After two year absence, ISU football hopes to return to bowl game

From left: Soccer goalkeeper Ann Gleason, football quarterback Austen Arnaud, volleyball setter Kaylee Manns Graphic by: Kyle Foote

From left: Soccer goalkeeper Ann Gleason, football quarterback Austen Arnaud, volleyball setter Kaylee Manns Graphic by: Kyle Foote

Luke Plansky

Iowa State football fans do not expect one-loss seasons or Big 12 Championships.

But after a 3-9 season is it unrealistic to hope for a bowl game? The Cyclones haven’t been to a bowl since the 2005 Houston Bowl which they lost 27-24 to Texas Christian University.

“If there is a noticeable improvement in our football team, you’ll see it,” said Gene Chizik, who enters his second season as head coach. “Obviously, it would be nice to go to a bowl game, and we would like to be able to give that to our fans. So to ask if that is out of the realm of hope, no, I don’t think it is at all, and if I was a fan paying money to come see these guys play, I’d hope that’s where they were going too.”

Despite the team’s 3-9 record, the improvement and competitiveness the team showed over the course of the season allows for optimism this fall, though the Cyclones are again picked by most media pundits to finish last in the Big 12 North.

This is probably due to the lack of consistency in the team last year. Bowl hopes were lost last September with a 1-3 start in nonconference play. After a 53-point loss to Texas, Iowa State played tough games with Oklahoma and Missouri, but lost both. The Cyclones then won back-to-back games over Kansas State and Colorado.

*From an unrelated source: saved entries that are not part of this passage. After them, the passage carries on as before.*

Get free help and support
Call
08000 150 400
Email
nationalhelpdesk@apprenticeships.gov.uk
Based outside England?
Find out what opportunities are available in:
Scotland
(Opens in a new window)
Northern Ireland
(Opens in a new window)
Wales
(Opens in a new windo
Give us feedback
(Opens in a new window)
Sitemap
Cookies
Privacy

Chizik said he thought a lack of confidence, attention to detail and focus were to blame for the team’s inconsistency. He feels they have solved these problems, however, and is unconcerned by others’ low expectations.

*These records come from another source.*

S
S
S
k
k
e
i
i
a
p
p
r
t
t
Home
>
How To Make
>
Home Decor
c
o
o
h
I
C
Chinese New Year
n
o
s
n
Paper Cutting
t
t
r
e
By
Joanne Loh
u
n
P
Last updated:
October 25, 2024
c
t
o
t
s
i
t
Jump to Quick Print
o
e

“It’s kind of about growing up,” he said. “You’re always worried about what everybody thinks, you’re going to do what everybody else wants you to do. I don’t subscribe to that theory. I subscribe to the theory of this is who we are and this is who we want to be.”

Who the Cyclones are right now is a bit of a mystery, however. Graduation left several holes in the lineup, as well as a lack of proven playmakers on offense and defense.

Two four-year starters are gone — quarterback Bret Meyer and wide receiver Todd Blythe — as well as defensive tackles Athyba Rubin and Bryce Braaksma, linebackers Alvin Bowen and Jon Banks, and kicker Brett Culbertson.

Iowa State averaged 18.2 points per game last season, which ranked 111th out of 119 Div. I teams. On top of that, Iowa State is the only team in the Big 12 that isn’t returning its starting quarterback. Sophomore quarterbacks Austin Arnaud and Phillip Bates are tasked with reviving the offense and will rotate in under center until a starter is established.

Arnaud, who saw action in six games last season, was named the starter for Thursday night’s season opener against South Dakota State, but Bates will also get an opportunity to lead the offense.

Chizik indicated that the team will ride the hot hand until a starter is established, but he is unsure how that will translate into playing time for each player.

“I don’t know how it will unfold. The bottom line is that we know both are going to play,” he said. “So for me to say it will be 50-50, or 60-40, or 30-70, that would be speculation.”

The quarterback change is part of an overall youth movement. Twenty-three underclassmen are on the two-deep depth chart, and Chizik warned the media to get ready for new names in the lineup.

“It’s a new era of new change and new jerseys. We’ve got new faces, new everything,” Bates said. “We’re trying to make a change, and this is going to be a changed place.”